**Exercise goal**:
Exactly the lines below starting at the line with "FOX 5 Newsletter" and ending at the line with "you, and you" are wanted, with both ends included. Leave out the pictures and add no other lines.

**Provided records**:

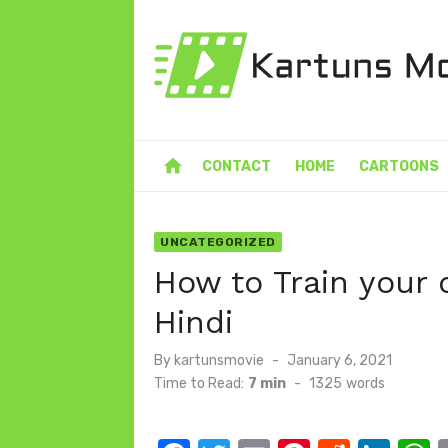
Skip
to
content
home
CONTACT
HOME
CARTOONS
UNCATEGORIZED
How to Train your 
Hindi
Posted
By
kartunsmovie
January 6, 2021
on
Time to Read:
7 min
-
1325
words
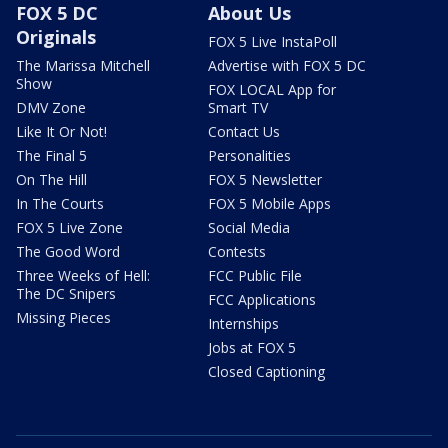
FOX 5 DC
About Us
Originals
FOX 5 Live InstaPoll
The Marissa Mitchell
Advertise with FOX 5 DC
Show
FOX LOCAL App for
DMV Zone
Smart TV
Like It Or Not!
Contact Us
The Final 5
Personalities
On The Hill
FOX 5 Newsletter
In The Courts
FOX 5 Mobile Apps
FOX 5 Live Zone
Social Media
The Good Word
Contests
Three Weeks of Hell:
FCC Public File
The DC Snipers
FCC Applications
Missing Pieces
Internships
Jobs at FOX 5
Closed Captioning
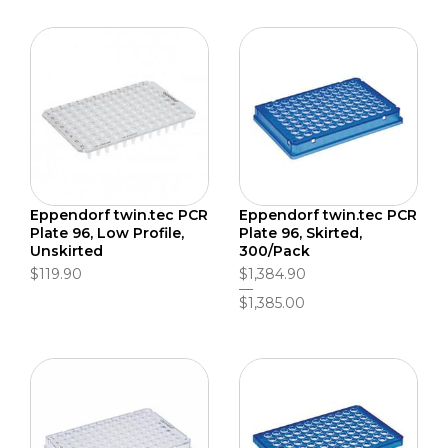
Eppendorf twin.tec PCR
Eppendorf twin.tec PCR
Plate 96, Low Profile,
Plate 96, Skirted,
Unskirted
300/Pack
$119.90
$1,384.90
$1,385.00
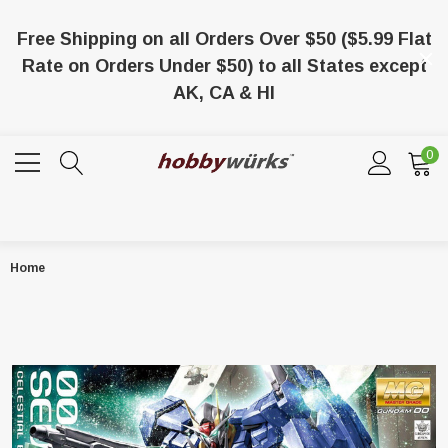
Free Shipping on all Orders Over $50 ($5.99 Flat
Rate on Orders Under $50) to all States except
AK, CA & HI
0
Home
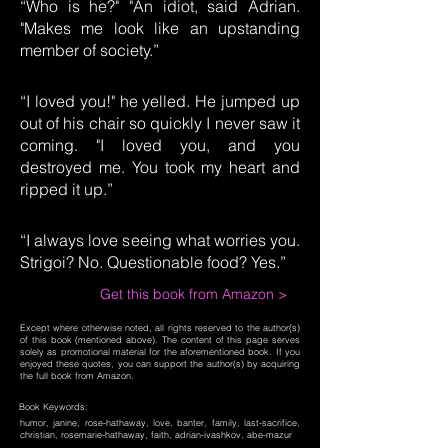
“Who is he?" "An idiot, said Adrian.
"Makes me look like an upstanding
member of society.”
“I loved you!" he yelled. He jumped up
out of his chair so quickly I never saw it
coming. "I loved you, and you
destroyed me. You took my heart and
ripped it up.”
“I always love seeing what worries you.
Strigoi? No. Questionable food? Yes.”
Get this book from Amazon >
Except where otherwise noted, all rights reserved to the author(s)
of this book (mentioned above). The content of this page serves
solely as promotional material for the aforementioned book. If you
enjoyed these quotes, you can support the author(s) by acquiring
the full book from Amazon.
Book Keywords:
humor, janine, rose-hathaway, love, banter, family, last-sacrifice,
christian, rosemarie-hathaway, faith, adrian-ivashkov, abe-mazur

**Response to the exercise**:
FOX 5 Newsletter
In The Courts
FOX 5 Mobile Apps
FOX 5 Live Zone
Social Media
The Good Word
Contests
Three Weeks of Hell:
FCC Public File
The DC Snipers
FCC Applications
Missing Pieces
Internships
Jobs at FOX 5
Closed Captioning
Eppendorf twin.tec PCR
Eppendorf twin.tec PCR
Plate 96, Low Profile,
Plate 96, Skirted,
Unskirted
300/Pack
$119.90
$1,384.90
$1,385.00
Free Shipping on all Orders Over $50 ($5.99 Flat
Rate on Orders Under $50) to all States except
AK, CA & HI
0
Home
“Who is he?" "An idiot, said Adrian.
"Makes me look like an upstanding
member of society.”
“I loved you!" he yelled. He jumped up
out of his chair so quickly I never saw it
coming. "I loved you, and you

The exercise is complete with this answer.